Copy all lines in the material holding the string "WiseVideoSuite".

Data for processing:
-------------------------
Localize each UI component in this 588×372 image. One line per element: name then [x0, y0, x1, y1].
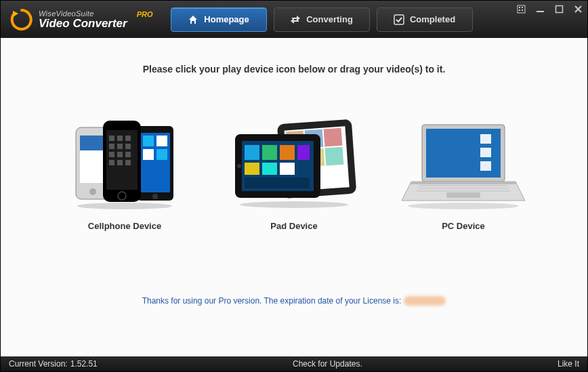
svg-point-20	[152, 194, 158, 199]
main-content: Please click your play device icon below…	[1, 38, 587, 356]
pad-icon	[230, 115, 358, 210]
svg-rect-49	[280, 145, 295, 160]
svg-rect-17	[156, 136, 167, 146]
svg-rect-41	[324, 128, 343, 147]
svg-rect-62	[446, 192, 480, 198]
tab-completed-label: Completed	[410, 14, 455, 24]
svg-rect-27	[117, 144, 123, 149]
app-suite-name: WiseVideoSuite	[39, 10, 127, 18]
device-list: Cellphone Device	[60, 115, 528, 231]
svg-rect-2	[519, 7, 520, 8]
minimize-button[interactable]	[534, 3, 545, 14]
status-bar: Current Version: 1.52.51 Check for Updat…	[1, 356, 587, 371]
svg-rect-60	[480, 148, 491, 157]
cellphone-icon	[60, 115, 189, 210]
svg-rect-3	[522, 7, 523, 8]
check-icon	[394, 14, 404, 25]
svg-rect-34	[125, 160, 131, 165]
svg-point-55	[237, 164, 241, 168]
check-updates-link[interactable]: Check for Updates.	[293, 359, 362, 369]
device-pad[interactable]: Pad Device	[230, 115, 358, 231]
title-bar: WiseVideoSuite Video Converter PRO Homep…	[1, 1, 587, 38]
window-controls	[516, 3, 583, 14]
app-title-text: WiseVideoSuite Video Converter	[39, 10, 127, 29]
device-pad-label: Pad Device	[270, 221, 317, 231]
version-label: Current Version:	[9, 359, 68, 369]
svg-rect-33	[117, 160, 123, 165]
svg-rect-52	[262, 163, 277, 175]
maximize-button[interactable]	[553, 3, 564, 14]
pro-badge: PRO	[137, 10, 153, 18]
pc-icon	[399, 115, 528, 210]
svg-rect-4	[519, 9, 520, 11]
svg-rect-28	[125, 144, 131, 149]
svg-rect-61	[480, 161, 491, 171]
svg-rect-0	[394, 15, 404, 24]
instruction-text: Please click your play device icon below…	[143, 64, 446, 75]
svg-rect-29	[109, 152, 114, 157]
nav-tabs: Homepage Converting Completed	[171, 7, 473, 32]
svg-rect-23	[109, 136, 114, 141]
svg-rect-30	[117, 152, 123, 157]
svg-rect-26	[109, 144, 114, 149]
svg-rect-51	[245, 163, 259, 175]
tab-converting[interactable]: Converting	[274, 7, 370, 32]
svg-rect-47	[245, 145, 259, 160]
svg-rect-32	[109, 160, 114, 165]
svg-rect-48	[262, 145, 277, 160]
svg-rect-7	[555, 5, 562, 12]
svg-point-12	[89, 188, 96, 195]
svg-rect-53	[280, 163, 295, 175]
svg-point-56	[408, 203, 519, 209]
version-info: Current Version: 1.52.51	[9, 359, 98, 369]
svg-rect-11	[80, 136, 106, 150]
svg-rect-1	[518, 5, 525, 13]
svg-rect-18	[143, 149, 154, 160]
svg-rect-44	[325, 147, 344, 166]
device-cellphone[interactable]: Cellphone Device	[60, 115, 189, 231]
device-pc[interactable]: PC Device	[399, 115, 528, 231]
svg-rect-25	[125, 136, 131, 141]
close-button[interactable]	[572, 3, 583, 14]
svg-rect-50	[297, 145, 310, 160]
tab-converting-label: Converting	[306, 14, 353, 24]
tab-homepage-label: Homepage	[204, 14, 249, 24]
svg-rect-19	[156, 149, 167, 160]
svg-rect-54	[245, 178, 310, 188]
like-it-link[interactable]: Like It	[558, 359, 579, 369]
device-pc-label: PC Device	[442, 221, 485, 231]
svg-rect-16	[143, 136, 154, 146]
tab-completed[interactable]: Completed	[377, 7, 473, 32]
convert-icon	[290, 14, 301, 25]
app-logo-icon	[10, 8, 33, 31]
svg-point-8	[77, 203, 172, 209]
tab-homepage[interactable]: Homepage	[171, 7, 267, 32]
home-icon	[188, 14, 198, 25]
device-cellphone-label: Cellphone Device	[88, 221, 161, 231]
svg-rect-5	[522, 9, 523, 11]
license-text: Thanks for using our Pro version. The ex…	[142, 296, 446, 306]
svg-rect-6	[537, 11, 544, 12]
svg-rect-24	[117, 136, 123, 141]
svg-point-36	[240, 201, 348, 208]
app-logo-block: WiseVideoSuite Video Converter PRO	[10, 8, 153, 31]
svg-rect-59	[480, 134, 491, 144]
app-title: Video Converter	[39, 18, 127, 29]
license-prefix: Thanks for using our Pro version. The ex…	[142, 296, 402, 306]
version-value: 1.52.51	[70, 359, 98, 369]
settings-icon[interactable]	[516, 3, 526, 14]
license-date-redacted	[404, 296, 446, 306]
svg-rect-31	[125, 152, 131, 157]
-------------------------
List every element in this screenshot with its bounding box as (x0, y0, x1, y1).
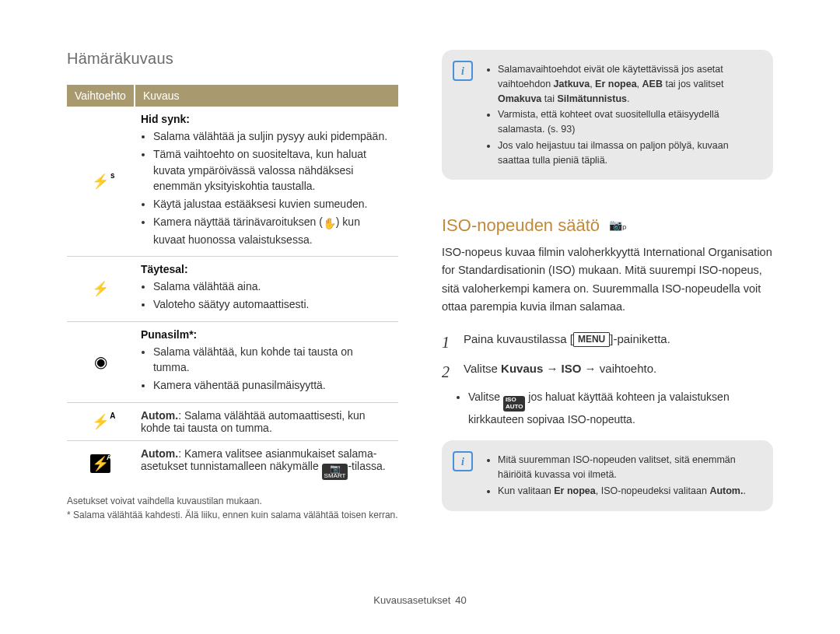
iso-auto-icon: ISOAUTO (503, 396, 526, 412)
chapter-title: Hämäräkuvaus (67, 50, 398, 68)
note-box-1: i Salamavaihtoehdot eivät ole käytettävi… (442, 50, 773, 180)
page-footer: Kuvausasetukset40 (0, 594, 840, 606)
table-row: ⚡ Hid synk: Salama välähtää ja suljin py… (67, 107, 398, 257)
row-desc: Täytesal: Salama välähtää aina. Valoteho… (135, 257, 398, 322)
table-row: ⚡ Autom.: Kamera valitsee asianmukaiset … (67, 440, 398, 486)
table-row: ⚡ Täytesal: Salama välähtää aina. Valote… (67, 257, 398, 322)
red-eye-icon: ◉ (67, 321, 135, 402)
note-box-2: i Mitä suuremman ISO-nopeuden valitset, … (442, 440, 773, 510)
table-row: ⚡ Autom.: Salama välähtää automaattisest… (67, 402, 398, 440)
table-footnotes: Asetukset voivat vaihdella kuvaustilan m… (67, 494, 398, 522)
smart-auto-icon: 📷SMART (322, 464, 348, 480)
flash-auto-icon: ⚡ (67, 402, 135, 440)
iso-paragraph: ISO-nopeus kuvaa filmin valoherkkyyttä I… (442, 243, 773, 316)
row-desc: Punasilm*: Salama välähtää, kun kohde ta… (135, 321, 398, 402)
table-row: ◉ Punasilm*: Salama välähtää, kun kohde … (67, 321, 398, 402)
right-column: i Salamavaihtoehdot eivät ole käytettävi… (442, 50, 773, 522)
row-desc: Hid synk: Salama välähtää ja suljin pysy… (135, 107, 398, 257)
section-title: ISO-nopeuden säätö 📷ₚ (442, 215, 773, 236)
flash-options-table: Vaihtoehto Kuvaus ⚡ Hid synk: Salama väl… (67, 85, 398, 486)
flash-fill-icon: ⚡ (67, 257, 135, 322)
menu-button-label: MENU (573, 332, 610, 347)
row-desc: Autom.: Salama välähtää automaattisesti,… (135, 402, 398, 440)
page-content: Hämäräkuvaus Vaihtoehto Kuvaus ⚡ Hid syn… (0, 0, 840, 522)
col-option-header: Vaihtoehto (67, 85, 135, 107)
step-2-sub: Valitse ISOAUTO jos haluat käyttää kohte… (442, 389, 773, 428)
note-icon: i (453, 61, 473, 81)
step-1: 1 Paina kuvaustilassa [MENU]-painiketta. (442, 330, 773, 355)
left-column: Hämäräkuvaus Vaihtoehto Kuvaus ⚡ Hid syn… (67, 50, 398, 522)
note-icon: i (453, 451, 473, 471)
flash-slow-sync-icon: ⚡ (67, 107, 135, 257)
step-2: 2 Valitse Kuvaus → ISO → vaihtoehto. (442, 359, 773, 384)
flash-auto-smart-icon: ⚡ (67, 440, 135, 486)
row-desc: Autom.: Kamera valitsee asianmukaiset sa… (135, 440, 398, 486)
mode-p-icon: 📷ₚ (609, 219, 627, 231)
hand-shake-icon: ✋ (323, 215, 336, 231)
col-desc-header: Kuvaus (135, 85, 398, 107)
-------------------------
Response to this task:
app-suite-name: WiseVideoSuite	[39, 10, 127, 18]
title-bar: WiseVideoSuite Video Converter PRO Homep…	[1, 1, 587, 38]
app-title-text: WiseVideoSuite Video Converter	[39, 10, 127, 29]
app-logo-block: WiseVideoSuite Video Converter PRO	[10, 8, 153, 31]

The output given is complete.